November 5, 2014 | Prachi Gupta

There are some New York urban legends that we know are preposterous — like the carnivorous alligators dwelling in the sewers or the ghost ship that haunts the Hudson River — but the most persistent and believable of all rumors is that rats outnumber humans in the city. Well, rest assured New Yorkers, because Jonathan Auerbach, a statistics doctoral student at Columbia University, has found that this isn’t the case.

LiveScience reports that the rat population is actually around two million, only one quarter of New York’s eight million residents. And two million is a generous estimate. Here’s how Auerbach gets to that number:

The researcher looked at rat sightings on New York’s 842,000 property lots, during the first half of 2010 and then during the first half of 2011. The percentage of “recaptured” lots (or lots that had rat sightings in both 2010 and 2011) helped Auerbach determine that 40,500 (or 4.75 percent) of all New York’s lots were rat infested. Assuming a typical rat colony has 40 to 50 members, he estimated the total rat population in the city is 2 million. But even that number might be an overestimation, Auerbach said.

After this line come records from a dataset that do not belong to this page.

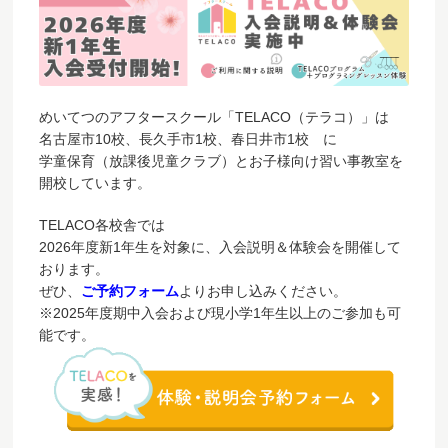
めいてつのアフタースクール「TELACO（テラコ）」は
名古屋市10校、長久手市1校、春日井市1校 に
学童保育（放課後児童クラブ）とお子様向け習い事教室を
開校しています。
TELACO各校舎では
2026年度新1年生を対象に、入会説明＆体験会を開催して
おります。
ぜひ、
ご予約フォーム
よりお申し込みください。
※2025年度期中入会および現小学1年生以上のご参加も可
能です。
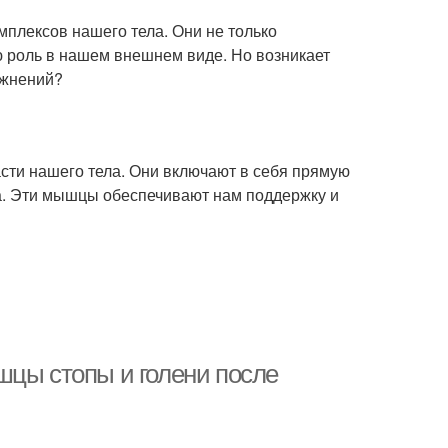
плексов нашего тела. Они не только
ю роль в нашем внешнем виде. Но возникает
ажнений?
сти нашего тела. Они включают в себя прямую
. Эти мышцы обеспечивают нам поддержку и
шцы стопы и голени после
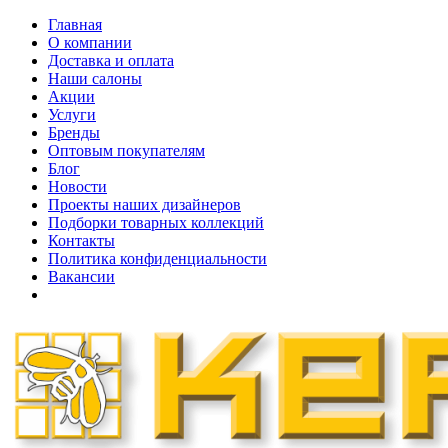
Главная
О компании
Доставка и оплата
Наши cалоны
Акции
Услуги
Бренды
Оптовым покупателям
Блог
Новости
Проекты наших дизайнеров
Подборки товарных коллекций
Контакты
Политика конфиденциальности
Вакансии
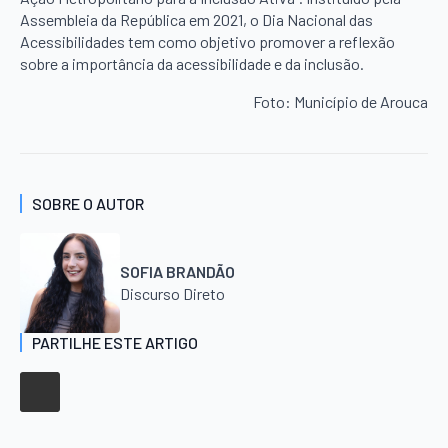
Assembleia da República em 2021, o Dia Nacional das
Acessibilidades tem como objetivo promover a reflexão
sobre a importância da acessibilidade e da inclusão.
Foto: Município de Arouca
SOBRE O AUTOR
SOFIA BRANDÃO
Discurso Direto
PARTILHE ESTE ARTIGO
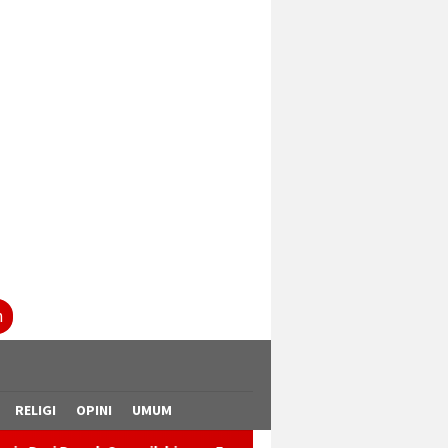
tutup
n
RELIGI
OPINI
UMUM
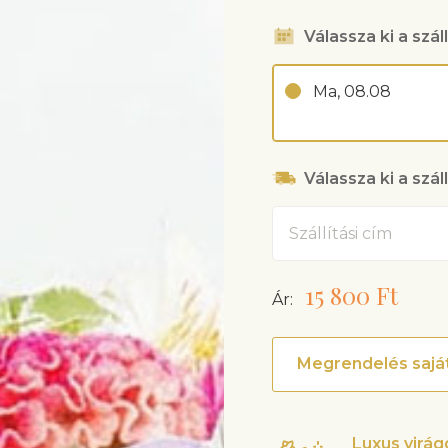
Válassza ki a száll
Ma, 08.08
Válassza ki a szál
Cím
15 800 Ft
Ár:
Megrendelés saját
Luxus virá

It’s an overestimation because Auerbach is assuming that every infested lot belongs to a separate colony of rats, when in reality it is possible that a single colony can occupy several lots. “This overestimation allows us to be confident that there are not 8 million rats in NYC,” he said.

This is good news and all, but let’s be real: If you had 2 million rat-sized horses versus one horse-sized rat, I think all New Yorkers would choose to battle the horse-sized rat. And that’s because two million of these creatures still feels like too many.